Revision History

Every time you save a strategy or super-node, the platform records a snapshot. You can browse the history, compare versions, and restore any earlier state without losing anything.

4 min readBeginnerMay 2025

Cosa Imparerai

  • How the automatic snapshot system works
  • How to access revision history from the strategy editor
  • What restore does — and why it's non-destructive
  • How the same system applies to super-node templates

What gets saved#

Every save of a strategy or super-node template creates a new revision — a complete snapshot of the definition at that moment. Revisions are numbered sequentially (1, 2, 3 ...) and stored with the timestamp and the name of the user or session that triggered the save.

The revision system covers **strategies** and **super-node templates**. Both follow the same behavior.

Why this matters#

Save often and save freely. Every state is recoverable. If you spend an afternoon restructuring a strategy and decide the new version is worse, you can go back to any earlier point — the one right before you started, or any intermediate state along the way.

There is no penalty for saving frequently. More saves means more checkpoints.

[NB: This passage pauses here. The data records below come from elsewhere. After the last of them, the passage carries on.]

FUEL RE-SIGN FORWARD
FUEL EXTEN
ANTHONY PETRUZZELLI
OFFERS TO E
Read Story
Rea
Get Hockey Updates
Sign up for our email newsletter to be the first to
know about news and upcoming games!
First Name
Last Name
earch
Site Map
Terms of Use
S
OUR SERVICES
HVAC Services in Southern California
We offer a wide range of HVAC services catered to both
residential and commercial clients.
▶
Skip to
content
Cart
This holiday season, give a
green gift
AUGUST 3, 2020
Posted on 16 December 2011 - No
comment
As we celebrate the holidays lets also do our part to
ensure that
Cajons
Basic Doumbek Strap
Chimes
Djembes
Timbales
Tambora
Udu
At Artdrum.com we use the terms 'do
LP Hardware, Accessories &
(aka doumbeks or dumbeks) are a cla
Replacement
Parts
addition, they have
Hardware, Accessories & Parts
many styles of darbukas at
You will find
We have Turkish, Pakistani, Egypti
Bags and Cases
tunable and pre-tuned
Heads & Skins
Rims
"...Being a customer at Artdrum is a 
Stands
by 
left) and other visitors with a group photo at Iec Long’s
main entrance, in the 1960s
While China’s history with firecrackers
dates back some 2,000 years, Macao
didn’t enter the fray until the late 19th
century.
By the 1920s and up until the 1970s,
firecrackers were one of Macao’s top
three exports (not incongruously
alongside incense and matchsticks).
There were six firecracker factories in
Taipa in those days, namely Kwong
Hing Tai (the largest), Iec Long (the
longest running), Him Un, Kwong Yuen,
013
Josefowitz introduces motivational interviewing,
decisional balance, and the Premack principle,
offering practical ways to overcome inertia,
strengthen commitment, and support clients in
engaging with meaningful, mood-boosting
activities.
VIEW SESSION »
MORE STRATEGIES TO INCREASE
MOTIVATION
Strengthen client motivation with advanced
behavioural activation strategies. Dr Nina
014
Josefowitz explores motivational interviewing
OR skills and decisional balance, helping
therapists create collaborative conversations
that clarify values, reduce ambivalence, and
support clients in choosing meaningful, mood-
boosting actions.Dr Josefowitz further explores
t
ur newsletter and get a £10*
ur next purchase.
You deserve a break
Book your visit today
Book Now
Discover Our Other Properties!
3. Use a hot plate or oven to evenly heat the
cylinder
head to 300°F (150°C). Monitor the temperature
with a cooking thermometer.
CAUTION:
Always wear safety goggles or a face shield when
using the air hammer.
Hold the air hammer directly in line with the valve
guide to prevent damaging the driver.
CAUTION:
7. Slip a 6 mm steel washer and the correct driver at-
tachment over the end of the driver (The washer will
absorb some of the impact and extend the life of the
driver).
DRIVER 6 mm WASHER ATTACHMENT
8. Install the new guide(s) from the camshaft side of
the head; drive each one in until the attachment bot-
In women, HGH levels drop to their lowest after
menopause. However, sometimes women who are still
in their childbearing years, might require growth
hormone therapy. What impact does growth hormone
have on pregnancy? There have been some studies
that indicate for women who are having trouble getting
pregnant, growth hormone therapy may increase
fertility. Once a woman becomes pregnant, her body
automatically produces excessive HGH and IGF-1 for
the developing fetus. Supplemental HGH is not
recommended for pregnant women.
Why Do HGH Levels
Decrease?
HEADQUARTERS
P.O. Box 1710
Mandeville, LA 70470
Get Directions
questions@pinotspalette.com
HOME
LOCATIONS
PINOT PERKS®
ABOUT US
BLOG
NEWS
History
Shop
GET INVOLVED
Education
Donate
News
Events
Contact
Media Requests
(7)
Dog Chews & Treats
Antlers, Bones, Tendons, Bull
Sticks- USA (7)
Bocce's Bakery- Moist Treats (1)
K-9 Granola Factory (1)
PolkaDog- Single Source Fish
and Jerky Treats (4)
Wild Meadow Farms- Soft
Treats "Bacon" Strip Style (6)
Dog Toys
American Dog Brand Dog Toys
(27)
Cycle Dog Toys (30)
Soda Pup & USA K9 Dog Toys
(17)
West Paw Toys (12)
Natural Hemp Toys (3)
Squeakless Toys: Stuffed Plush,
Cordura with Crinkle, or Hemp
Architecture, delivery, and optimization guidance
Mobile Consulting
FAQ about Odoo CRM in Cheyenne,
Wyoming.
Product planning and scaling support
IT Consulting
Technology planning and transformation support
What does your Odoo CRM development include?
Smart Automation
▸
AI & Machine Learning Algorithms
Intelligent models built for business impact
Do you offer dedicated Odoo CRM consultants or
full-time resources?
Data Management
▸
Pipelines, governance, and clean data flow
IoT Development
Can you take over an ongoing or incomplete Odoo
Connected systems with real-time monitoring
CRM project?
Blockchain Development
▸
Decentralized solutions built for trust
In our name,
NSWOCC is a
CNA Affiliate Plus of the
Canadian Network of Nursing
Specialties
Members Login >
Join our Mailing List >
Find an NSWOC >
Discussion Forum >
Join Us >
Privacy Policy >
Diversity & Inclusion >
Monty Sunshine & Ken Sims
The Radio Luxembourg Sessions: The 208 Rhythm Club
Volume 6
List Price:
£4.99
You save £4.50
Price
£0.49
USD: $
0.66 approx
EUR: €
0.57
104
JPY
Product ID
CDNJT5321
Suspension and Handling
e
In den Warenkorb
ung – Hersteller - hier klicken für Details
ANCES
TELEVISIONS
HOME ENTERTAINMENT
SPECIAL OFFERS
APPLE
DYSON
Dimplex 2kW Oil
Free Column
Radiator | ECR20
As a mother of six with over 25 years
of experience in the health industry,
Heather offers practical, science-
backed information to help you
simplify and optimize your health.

How to access revision history#

From the strategy editor top bar, click the **History** button (clock icon). A modal opens showing the full list of revisions for the current strategy.

The left column of the modal lists revisions in reverse chronological order — most recent first. Each row shows the revision number, timestamp, and who saved it.

Click a revision to preview it on the right side. The diff view shows which nodes and edges were added, removed, or modified compared to the current version.

Restoring a revision#

Select the revision you want in the list, then click **Restore**. The platform takes a two-step confirmation before applying the change.

Restoring is **non-destructive**. The platform does not overwrite the current version. Instead, it creates a new revision that contains the restored state. Your current version is preserved as the revision immediately before the restore.

If your strategy is at revision 7, restoring revision 3 creates revision 8, which is identical to revision 3. You can still return to revisions 4, 5, 6, and 7 at any time.

A practical example#

  1. Rev 1 You build version 1 of an RSI strategy and save it. Revision 1 is created.
  2. Rev 2 You add a MACD confirmation filter and save again. Revision 2.
  3. Rev 3–4 You change the exit conditions and save twice more while tweaking. Revisions 3 and 4.
  4. Restore The MACD-filtered version backtests worse than the original. You open History, select revision 1, preview the diff, and confirm the restore.
  5. Rev 5 Revision 5 is created — identical to revision 1. You continue building from this checkpoint. Revisions 2, 3, and 4 are still accessible.

Super-node revisions#

The same system applies to super-node templates. The **History** button is available in the super-node editor. Every save creates a revision. Restoring a super-node revision creates a new revision of that template.

Note: If a super-node template is used inside a strategy, the strategy's behavior at runtime reflects the current state of the template. Restoring the template creates a new revision but does not automatically update existing strategies that reference it — those continue using whatever state they were saved with.